MoneyTalks: Morningstar says buy Abacus Property despite headwinds, accumulate Credit Corp
Experts
Experts
Morningstar has rated property group Abacus (ASX:ABG) a BUY, with a fair value of $1.75 (versus current price of 98c).
The research company says Abacus’ portfolio has historically been split roughly between storage, which is experiencing strong tailwinds, and office, which has headwinds.
Over the past five years, Abacus has undertaken major storage acquisitions and developments, with more expected in the future.
Earlier projects performed well and are benefitting from strong conditions, but it remains to be seen whether these conditions will remain strong enough for the current crop of projects to benefit, says the note from Morningstar – adding that it typically takes several years to construct and lease a new storage facility.
Abacus has retained a 20% stake in the spun-off group Abacus Storage King (ASX:ASK), which owns and manages a $3 billion self-storage portfolio across 131 assets providing 588,379 sqm of self storage space.
But Abacus’ primary interest is now in commercial property, where two thirds of its commercial portfolio are from 15 offices, and the other third from retail.
According to Morningstar, the retail portfolio is trading well, but the office portfolio faces new supply and tepid demand from hybrid working.
As a result, the research firm has downgraded Abacus’ fair value by 8% to $1.75.
“Three fourths of Abacus’ office portfolio is A-grade, mostly in inner city locations in Sydney, Melbourne or Brisbane, with a skew to CBD, fringe locations, older building and buildings with heritage elements,” says Morningstar.

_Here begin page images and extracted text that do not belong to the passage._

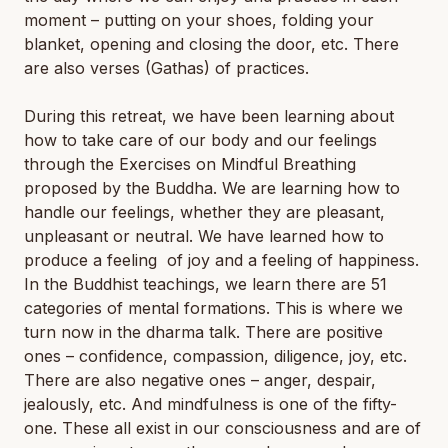
moment – putting on your shoes, folding your
blanket, opening and closing the door, etc. There
are also verses (Gathas) of practices.
During this retreat, we have been learning about
how to take care of our body and our feelings
through the Exercises on Mindful Breathing
proposed by the Buddha. We are learning how to
handle our feelings, whether they are pleasant,
unpleasant or neutral. We have learned how to
produce a feeling of joy and a feeling of happiness.
In the Buddhist teachings, we learn there are 51
categories of mental formations. This is where we
turn now in the dharma talk. There are positive
ones – confidence, compassion, diligence, joy, etc.
There are also negative ones – anger, despair,
jealously, etc. And mindfulness is one of the fifty-
one. These all exist in our consciousness and are of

“Abacus’ relatively short average lease of 3.7 years implies higher than average leasing risk.”
Even so, Abacus’ shares are still undervalued, says Morningstar.
The company’s FY24 guidance includes a dividend distribution of 8.5c per share, which puts the REIT on forward yield of 7.2%.
“That’s not bad, considering our outlook,” says Morningstar.
“While Abacus’ older buildings aren’t well positioned for the new hybrid working paradigm, we think rental downside is limited.
“Market rents have risen have risen from pandemic lows, and Abacus’ rents are below the market average.
“We assume no rent growth on new leases signed in FY24, and moderate 3% growth thereafter.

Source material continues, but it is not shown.